**** Exercise material

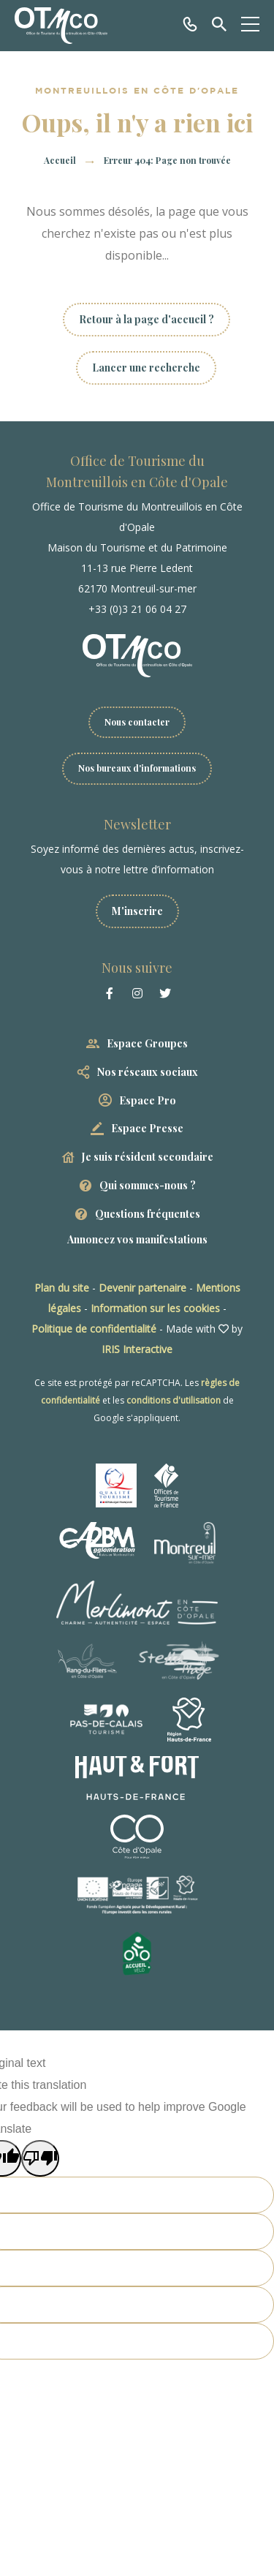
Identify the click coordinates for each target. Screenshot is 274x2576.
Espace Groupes (147, 1043)
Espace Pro (147, 1100)
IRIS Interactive (137, 1349)
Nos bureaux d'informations (137, 768)
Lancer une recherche (146, 367)
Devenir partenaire (142, 1288)
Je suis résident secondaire (147, 1157)
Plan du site (61, 1288)
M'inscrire (137, 911)
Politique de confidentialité (93, 1329)
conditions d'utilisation (173, 1400)
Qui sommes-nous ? (147, 1185)
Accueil (60, 160)
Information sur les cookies (155, 1308)
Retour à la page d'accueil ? (146, 319)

********

Beginning with the line that has "Nos bureaux d'informations (137, 768)", set down each line through the last one above, exactly, and nothing else.

Nos bureaux d'informations (137, 768)
Lancer une recherche (146, 367)
Devenir partenaire (142, 1288)
Je suis résident secondaire (147, 1157)
Plan du site (61, 1288)
M'inscrire (137, 911)
Politique de confidentialité (93, 1329)
conditions d'utilisation (173, 1400)
Qui sommes-nous ? (147, 1185)
Accueil (60, 160)
Information sur les cookies (155, 1308)
Retour à la page d'accueil ? (146, 319)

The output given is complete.